Yes, it’s a gay man putting on a one-person show about his relationship with his mother; a recipe for self-indulgence if ever there was one. But Flanders is a better writer and performer than that. Between anecdotes of parental hilarity, there are moments that lovingly poke fun at things like corporate vs. artistic life, the misadventures of youth, and the idiosyncrasies of family. There’s something for everyone, but definitely more to identify with if you’ve ever worked in the theatre.
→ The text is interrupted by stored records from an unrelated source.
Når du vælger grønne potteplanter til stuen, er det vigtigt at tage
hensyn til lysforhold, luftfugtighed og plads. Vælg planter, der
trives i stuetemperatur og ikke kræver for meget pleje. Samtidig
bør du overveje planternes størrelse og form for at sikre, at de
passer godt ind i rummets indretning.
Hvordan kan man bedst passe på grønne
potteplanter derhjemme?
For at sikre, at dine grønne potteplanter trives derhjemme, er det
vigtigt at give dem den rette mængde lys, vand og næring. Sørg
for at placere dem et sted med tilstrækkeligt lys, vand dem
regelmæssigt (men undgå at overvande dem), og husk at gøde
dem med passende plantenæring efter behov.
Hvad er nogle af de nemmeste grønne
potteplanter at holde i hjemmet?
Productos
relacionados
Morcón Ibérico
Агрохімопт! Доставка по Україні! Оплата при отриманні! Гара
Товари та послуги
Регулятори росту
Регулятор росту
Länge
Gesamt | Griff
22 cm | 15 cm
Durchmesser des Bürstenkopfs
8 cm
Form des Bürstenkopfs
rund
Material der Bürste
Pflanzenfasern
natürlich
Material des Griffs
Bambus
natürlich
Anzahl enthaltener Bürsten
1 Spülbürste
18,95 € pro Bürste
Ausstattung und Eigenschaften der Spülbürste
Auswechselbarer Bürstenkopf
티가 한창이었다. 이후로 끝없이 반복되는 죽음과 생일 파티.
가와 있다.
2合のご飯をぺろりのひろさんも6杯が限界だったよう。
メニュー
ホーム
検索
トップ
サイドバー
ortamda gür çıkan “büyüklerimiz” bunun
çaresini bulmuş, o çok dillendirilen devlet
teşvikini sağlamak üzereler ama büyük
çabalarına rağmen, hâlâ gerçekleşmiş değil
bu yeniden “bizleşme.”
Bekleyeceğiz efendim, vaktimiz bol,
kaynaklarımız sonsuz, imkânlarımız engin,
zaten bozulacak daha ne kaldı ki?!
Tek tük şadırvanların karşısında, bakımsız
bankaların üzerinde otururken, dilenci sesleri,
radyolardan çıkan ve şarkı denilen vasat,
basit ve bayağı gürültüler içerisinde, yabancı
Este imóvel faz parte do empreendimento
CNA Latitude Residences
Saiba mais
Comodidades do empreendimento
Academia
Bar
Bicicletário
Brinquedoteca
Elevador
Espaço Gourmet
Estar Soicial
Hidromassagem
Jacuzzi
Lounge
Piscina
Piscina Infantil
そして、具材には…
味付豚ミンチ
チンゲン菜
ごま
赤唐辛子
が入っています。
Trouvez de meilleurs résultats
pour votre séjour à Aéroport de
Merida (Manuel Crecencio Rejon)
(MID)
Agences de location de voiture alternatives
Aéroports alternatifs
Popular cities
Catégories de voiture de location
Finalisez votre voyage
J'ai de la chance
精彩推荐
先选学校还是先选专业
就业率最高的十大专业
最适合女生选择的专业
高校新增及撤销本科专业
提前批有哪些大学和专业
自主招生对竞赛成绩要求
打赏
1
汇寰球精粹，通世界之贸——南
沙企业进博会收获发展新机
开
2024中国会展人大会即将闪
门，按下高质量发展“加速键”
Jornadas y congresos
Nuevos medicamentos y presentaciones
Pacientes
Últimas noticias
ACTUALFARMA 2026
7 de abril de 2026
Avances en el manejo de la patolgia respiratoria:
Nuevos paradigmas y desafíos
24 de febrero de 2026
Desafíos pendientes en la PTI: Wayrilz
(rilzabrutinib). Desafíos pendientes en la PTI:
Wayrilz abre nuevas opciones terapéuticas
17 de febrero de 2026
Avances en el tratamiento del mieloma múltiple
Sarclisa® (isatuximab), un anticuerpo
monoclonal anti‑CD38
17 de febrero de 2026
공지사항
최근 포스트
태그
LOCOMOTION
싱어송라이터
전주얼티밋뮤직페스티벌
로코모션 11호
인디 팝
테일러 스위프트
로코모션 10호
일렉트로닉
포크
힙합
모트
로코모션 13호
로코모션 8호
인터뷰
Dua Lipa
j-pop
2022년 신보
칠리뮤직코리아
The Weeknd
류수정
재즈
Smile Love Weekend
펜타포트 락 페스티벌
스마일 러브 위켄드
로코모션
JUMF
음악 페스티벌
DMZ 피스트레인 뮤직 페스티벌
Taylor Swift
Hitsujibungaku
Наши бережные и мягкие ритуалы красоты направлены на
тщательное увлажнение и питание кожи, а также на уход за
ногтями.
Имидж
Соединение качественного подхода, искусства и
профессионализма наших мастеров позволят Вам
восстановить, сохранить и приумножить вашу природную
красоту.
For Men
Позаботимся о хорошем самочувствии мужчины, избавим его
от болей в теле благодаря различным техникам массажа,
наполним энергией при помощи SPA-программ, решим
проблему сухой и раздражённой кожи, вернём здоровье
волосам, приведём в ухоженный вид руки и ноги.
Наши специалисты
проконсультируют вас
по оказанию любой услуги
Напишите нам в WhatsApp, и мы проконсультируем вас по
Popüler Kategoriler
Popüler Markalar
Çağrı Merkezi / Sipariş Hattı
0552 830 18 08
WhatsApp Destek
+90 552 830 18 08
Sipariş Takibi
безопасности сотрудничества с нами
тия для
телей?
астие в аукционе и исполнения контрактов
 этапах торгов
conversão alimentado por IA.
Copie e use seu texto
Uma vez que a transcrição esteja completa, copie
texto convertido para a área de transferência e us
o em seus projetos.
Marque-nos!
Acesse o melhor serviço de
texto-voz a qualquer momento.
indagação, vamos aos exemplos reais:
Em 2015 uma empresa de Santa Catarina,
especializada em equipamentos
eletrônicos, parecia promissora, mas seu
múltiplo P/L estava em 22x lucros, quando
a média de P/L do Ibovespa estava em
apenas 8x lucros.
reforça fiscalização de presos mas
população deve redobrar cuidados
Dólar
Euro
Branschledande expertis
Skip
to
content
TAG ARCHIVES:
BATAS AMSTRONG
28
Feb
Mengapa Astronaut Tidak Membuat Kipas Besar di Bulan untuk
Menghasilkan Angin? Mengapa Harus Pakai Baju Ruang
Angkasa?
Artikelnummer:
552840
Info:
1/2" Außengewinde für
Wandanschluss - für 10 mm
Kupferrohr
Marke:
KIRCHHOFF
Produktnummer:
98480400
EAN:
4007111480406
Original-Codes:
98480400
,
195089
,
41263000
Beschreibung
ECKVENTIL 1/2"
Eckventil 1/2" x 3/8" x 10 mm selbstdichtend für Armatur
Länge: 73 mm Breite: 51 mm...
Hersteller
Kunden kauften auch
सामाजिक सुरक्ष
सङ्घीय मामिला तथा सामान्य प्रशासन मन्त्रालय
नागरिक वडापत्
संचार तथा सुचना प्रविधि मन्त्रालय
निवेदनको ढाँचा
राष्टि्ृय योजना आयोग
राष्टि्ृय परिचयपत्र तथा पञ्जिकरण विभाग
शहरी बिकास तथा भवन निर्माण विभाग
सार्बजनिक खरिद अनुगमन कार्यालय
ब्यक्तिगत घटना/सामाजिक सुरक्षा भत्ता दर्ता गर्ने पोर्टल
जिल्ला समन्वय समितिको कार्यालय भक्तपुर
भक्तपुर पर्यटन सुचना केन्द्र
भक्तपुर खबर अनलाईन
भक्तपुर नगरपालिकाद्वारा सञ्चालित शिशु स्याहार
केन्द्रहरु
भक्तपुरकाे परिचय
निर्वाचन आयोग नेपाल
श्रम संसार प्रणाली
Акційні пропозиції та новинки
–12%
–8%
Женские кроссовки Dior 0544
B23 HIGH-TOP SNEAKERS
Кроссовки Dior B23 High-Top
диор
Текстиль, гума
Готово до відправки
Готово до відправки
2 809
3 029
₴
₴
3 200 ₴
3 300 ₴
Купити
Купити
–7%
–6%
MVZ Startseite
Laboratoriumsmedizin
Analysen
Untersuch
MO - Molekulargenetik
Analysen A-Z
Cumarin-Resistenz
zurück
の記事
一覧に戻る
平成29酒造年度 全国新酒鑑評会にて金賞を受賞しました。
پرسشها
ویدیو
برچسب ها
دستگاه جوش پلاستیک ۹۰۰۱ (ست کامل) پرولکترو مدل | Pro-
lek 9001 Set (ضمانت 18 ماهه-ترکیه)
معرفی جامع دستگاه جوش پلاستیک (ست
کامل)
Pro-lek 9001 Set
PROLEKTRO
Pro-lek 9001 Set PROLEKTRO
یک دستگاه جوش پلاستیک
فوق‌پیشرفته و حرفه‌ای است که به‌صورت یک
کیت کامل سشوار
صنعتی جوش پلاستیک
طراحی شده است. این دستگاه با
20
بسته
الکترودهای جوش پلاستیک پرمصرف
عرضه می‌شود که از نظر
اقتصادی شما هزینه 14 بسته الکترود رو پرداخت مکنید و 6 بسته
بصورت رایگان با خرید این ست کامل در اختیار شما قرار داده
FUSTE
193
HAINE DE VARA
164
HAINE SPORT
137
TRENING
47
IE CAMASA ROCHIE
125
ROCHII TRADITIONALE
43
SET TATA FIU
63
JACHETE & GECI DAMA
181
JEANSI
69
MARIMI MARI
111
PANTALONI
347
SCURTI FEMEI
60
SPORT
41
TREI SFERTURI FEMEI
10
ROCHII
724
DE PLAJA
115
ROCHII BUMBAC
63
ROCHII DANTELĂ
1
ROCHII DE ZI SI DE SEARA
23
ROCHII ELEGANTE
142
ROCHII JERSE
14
Director Stephen Nicolazzo keeps things moving with a range of well presented vignettes and props. Small movements set the scene and mark the transitions between stories. Nathan Burmeister’s set is surprisingly revealing for the small space; both luxuriously textured and somehow drably corporate at the same time, as the story requires.

This is drag without the makeup, gowns, heels, or tucking. It’s camp, fun, a bit bonkers, and somehow more revealing the more artifice there is. The fact that the show doesn’t really have an ending—ironic considering the title—or an overarching point, doesn’t mean it’s not fun. It feels like the audience is actually at the pub with Flanders while he starts to regale the table with story after story before we all stumble home wondering where the time went.
Somehow Ash Flanders manages to get upstaged in his own one-person show by the stories about his mother; who is still alive and kicking by the way, this isn’t some posthumous examination from a grieving son. Gay men and their larger than life mothers, there’s always material there worth mining, ammirite? It’s a cliché for a reason!